Semestinya pemerintah mendengarkan pendapat para ahli terkait tentang pemanfaatan lahan gambut, tanah bekas gambut sebenarnya tidak layak dikembangkan untuk kawasan pertanian intensif. Kalau pun bisa, diperlukan biaya yang mahal.

Di samping mengabaikan kajian ilmiah dan lingkungan, proyek food estate ini pada dasarnya hanya memfasilitasi kapitalisasi pertanian. Hal ini tampak jelas pada konsep pengelolaan yang direncanakan melalui investasi ataupun pola kemitraan.

Keduanya memiliki aroma kapitalisme neoliberal. Pemerintah berperan sebagai regulator dan fasilitator, sementara pengelolaan diserahkan korporasi, baik swasta maupun BUMN. Saatnya, umat waspada.

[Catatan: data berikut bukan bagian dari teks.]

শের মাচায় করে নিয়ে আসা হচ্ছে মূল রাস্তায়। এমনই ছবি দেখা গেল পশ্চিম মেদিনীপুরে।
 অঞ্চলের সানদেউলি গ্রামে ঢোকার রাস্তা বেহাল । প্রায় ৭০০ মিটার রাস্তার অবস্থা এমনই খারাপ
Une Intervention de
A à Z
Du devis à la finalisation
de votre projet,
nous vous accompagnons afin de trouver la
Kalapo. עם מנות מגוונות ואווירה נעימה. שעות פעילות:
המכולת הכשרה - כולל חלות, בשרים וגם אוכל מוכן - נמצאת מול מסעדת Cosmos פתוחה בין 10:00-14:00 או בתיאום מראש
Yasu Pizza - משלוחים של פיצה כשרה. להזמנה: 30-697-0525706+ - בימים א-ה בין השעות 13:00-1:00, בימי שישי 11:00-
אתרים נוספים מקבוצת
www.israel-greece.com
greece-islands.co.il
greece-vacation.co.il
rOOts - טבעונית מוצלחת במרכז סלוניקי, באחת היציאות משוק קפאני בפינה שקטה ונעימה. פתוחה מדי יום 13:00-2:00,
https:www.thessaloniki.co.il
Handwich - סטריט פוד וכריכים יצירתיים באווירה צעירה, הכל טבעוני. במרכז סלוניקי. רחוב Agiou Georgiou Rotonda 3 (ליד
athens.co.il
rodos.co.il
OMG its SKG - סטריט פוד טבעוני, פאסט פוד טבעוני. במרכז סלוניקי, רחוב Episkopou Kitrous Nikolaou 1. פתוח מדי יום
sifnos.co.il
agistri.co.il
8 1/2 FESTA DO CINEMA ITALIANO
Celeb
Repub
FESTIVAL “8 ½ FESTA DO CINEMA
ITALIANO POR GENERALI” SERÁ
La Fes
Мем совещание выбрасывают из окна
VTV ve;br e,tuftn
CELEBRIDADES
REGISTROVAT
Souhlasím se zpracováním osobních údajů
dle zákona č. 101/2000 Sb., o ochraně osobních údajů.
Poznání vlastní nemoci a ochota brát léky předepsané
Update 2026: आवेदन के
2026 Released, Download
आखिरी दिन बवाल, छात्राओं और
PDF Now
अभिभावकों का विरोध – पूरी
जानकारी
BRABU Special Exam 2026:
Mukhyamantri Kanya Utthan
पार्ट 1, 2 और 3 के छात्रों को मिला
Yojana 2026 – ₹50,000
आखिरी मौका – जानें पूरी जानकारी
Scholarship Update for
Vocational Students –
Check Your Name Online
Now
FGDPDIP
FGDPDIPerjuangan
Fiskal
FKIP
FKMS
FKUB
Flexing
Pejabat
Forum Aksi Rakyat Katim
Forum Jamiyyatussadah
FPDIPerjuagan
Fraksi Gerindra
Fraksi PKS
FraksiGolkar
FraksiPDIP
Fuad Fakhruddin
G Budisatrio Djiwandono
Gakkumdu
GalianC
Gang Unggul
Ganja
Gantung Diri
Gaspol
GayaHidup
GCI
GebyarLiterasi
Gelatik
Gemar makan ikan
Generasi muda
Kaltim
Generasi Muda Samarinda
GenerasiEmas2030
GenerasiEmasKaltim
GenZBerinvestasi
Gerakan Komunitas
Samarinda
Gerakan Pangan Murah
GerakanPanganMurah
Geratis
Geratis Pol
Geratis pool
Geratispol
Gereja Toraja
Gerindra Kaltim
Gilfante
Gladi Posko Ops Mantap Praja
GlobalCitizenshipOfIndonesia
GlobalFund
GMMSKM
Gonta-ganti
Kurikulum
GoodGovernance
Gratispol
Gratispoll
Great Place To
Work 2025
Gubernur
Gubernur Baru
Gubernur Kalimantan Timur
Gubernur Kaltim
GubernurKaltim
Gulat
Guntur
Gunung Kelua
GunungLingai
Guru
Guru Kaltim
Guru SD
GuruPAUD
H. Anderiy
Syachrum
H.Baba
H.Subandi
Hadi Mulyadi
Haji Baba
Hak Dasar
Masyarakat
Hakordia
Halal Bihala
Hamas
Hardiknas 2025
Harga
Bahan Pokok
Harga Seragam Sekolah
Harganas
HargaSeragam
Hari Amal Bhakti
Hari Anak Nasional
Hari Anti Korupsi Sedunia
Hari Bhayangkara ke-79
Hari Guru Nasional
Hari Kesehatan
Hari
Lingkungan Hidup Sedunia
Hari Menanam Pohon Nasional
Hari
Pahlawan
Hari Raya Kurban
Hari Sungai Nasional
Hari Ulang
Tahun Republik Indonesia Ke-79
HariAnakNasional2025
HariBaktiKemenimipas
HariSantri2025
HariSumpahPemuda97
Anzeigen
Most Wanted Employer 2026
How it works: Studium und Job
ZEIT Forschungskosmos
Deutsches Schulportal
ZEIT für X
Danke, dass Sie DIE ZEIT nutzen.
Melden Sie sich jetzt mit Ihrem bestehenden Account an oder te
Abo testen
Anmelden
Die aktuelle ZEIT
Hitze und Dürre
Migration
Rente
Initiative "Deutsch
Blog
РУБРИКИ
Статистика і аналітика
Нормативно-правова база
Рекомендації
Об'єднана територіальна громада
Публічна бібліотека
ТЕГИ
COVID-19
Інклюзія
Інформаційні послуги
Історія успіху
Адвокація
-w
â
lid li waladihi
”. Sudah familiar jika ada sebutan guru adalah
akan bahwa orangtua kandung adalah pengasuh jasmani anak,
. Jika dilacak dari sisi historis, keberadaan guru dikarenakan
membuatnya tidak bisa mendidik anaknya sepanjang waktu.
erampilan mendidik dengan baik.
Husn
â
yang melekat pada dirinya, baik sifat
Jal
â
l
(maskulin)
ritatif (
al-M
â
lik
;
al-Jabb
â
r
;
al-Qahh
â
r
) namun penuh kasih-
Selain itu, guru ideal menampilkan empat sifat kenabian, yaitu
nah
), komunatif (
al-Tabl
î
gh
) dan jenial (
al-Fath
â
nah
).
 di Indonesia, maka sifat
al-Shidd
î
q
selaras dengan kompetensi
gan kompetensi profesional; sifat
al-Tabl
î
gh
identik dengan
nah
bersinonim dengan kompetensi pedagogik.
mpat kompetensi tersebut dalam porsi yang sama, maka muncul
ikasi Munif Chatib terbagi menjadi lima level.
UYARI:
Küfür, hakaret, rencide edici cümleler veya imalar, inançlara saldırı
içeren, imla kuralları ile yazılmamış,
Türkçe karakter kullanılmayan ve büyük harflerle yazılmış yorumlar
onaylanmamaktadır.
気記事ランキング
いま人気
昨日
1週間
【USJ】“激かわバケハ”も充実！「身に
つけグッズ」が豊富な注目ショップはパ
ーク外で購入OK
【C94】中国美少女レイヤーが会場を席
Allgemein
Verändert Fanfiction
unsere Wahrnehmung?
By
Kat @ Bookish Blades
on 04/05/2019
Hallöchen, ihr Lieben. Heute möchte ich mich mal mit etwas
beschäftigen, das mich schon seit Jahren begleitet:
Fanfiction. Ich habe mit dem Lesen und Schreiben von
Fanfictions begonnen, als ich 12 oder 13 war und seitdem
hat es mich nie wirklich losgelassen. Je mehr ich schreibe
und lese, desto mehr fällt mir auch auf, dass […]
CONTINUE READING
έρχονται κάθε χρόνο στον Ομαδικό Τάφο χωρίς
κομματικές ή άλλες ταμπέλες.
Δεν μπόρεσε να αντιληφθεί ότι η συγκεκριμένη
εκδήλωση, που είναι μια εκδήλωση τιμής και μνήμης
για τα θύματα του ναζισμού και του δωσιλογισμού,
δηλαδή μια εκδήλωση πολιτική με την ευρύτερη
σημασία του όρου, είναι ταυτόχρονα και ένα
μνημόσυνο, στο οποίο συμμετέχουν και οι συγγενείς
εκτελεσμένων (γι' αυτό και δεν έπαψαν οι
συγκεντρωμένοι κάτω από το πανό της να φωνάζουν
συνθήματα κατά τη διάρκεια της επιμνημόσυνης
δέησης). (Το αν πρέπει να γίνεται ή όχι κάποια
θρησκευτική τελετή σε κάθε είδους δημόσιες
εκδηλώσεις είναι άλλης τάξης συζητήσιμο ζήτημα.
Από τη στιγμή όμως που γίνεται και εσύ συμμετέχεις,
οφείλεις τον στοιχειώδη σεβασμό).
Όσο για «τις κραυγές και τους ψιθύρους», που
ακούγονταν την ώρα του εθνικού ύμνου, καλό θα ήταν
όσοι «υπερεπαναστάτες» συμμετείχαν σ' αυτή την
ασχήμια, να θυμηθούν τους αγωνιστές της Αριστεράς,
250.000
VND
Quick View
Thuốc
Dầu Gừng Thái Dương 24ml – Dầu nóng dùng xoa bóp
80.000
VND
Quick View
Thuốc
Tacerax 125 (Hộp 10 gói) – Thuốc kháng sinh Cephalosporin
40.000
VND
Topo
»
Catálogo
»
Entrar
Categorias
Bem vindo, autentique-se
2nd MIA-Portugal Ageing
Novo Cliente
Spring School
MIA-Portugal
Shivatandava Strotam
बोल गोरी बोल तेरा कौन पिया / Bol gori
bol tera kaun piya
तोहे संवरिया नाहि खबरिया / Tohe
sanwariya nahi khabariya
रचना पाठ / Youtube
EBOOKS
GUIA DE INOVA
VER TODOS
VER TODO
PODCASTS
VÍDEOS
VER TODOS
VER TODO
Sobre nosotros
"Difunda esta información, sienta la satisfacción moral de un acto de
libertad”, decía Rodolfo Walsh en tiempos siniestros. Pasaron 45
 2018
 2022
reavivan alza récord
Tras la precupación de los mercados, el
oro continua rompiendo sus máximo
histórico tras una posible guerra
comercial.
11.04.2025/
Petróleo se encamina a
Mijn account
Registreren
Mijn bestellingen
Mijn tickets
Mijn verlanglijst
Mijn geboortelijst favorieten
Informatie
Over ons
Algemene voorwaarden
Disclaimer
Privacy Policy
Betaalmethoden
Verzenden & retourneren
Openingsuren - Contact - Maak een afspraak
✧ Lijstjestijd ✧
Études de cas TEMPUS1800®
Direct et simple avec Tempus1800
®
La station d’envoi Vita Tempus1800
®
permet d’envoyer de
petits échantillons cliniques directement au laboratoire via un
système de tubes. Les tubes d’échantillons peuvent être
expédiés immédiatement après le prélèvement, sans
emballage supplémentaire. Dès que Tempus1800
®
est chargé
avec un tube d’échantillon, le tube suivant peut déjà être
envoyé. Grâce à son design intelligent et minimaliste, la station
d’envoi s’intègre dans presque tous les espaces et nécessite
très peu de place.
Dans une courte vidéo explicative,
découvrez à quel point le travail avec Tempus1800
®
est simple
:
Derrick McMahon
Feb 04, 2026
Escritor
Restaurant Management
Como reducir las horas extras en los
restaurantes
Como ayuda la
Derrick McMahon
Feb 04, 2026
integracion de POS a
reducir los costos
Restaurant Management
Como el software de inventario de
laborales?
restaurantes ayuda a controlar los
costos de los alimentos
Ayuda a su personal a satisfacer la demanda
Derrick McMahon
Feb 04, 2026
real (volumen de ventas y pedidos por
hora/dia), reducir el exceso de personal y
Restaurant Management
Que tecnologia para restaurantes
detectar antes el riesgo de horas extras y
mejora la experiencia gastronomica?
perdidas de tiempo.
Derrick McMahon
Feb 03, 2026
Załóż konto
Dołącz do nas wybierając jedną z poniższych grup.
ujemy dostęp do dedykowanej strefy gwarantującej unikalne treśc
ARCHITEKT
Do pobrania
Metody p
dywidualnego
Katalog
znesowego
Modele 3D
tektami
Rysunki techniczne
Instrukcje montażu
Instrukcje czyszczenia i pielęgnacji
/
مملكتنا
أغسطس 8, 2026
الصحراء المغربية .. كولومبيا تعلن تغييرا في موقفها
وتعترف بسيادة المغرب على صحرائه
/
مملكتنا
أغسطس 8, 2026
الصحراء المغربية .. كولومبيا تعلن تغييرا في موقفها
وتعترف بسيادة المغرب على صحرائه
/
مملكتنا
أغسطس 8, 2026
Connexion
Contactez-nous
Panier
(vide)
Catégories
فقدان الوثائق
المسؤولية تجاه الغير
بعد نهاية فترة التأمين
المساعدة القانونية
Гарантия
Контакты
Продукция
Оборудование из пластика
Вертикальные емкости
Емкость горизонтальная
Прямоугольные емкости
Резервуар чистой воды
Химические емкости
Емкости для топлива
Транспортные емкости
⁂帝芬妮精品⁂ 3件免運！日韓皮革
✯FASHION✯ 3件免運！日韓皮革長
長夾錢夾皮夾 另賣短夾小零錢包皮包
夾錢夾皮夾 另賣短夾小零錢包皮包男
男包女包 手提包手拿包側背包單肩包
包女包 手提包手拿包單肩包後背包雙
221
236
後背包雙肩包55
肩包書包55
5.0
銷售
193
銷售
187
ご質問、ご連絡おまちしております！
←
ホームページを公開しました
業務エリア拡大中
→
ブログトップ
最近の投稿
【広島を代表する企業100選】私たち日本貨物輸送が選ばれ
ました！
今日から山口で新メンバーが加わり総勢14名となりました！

Dalam kasus ini, jelas siapa yang diuntungkan dalam proyek ini. 

Sistem pemerintahan Islam yaitu khilafah, hadir untuk menjalankan syariat Islam secara kafah, sekaligus mengurusi seluruh urusan umat termasuk pangan.

Ketahanan pangan menjadi salah satu pilar ketahanan negara, dalam kondisi damai maupun perang. Karena itu, ketahanan dan kemandirian pangan menjadi hal yang mutlak diwujudkan khilafah.

"Imam (khalifah) adalah raa'in (pengurus rakyat) dan dia bertanggung jawab terhadap rakyatnya." (HR. Ahmad, Bukhari)

Oleh karena itu, khalifah tidak boleh mengalihkan peran ini kepada pihak lain apalagi korporasi. Untuk mewujudkannya akan mengacu pada syariat Islam yang berlandaskan Al-Quran dan Sunah Rasulullah saw.

Khilafah juga akan meningkatkan produksi pangan dengan melakukan kebijakan ekstensifikasi lahan yang akan memperhatikan konsep pengaturan lahan atas masukan para ahli. Selain itu, kebijakan diambil semata untuk kemaslahatan rakyat, bukan untuk kepentingan segelintir pihak oligarki maupun kepentingan penguasa, serta tanpa menimbulkan kemudaratan yang lain.

Sebuah kebutuhan mutlak, tegaknya khilafah saat ini. Sebab, hanya institusi inilah yang akan melaksanakan syariat Islam secara menyeluruh dan sungguh-sungguh untuk mengurusi urusan umat.